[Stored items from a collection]

----------------

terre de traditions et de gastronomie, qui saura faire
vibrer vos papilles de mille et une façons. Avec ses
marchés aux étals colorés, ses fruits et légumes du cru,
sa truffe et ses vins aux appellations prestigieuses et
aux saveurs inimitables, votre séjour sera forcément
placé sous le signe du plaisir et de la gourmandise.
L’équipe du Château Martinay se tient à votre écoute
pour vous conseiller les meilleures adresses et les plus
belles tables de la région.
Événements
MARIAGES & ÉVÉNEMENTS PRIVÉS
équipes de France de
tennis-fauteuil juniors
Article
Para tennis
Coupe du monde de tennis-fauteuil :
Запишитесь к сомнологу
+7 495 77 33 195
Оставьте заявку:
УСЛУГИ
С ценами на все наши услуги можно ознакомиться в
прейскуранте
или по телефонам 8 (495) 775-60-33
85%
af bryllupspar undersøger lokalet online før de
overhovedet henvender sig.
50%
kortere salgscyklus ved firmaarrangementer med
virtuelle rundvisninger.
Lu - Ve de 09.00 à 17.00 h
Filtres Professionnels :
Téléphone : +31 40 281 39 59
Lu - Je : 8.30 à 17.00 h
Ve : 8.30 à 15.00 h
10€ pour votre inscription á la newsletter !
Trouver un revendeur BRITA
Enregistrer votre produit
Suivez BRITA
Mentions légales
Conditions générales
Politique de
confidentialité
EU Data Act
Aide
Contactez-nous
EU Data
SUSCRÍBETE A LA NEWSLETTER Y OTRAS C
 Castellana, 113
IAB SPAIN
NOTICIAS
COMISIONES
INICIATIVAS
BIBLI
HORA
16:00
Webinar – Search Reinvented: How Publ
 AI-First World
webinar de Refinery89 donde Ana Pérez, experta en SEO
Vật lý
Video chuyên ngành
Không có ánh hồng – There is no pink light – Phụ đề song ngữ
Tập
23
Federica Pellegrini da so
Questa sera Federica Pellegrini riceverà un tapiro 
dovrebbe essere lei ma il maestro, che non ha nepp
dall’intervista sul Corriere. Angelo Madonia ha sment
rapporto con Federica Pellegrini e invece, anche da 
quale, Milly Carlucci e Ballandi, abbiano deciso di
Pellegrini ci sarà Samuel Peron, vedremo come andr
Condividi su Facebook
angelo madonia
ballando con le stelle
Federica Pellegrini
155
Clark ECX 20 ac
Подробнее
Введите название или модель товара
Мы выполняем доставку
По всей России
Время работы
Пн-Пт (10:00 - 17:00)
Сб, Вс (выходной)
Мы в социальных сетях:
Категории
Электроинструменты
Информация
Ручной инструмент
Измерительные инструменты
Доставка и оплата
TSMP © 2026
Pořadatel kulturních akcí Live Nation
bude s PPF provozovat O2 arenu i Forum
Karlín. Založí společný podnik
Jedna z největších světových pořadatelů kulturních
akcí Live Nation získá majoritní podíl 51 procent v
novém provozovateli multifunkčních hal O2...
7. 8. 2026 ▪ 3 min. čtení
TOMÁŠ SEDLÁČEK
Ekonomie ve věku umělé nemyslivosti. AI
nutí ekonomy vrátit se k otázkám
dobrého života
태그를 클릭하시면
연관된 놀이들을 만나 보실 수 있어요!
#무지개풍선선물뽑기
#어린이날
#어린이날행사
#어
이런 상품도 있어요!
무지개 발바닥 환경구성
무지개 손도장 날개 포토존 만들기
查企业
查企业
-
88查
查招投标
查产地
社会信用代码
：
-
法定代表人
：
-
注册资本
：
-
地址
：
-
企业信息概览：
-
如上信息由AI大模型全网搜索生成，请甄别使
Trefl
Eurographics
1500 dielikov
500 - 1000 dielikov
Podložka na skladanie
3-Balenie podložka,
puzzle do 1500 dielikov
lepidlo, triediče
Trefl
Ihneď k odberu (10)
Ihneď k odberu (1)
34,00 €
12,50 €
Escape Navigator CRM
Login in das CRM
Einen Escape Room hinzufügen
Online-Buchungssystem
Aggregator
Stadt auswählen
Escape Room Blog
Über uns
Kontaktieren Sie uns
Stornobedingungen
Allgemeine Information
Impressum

----------------

> [INSTRUCTIONS FOR THE TASK] Please tally the lines of the entries that contain the string "Federica" and reply with the count alone.

> [OUTPUT FOR THIS TASK] 4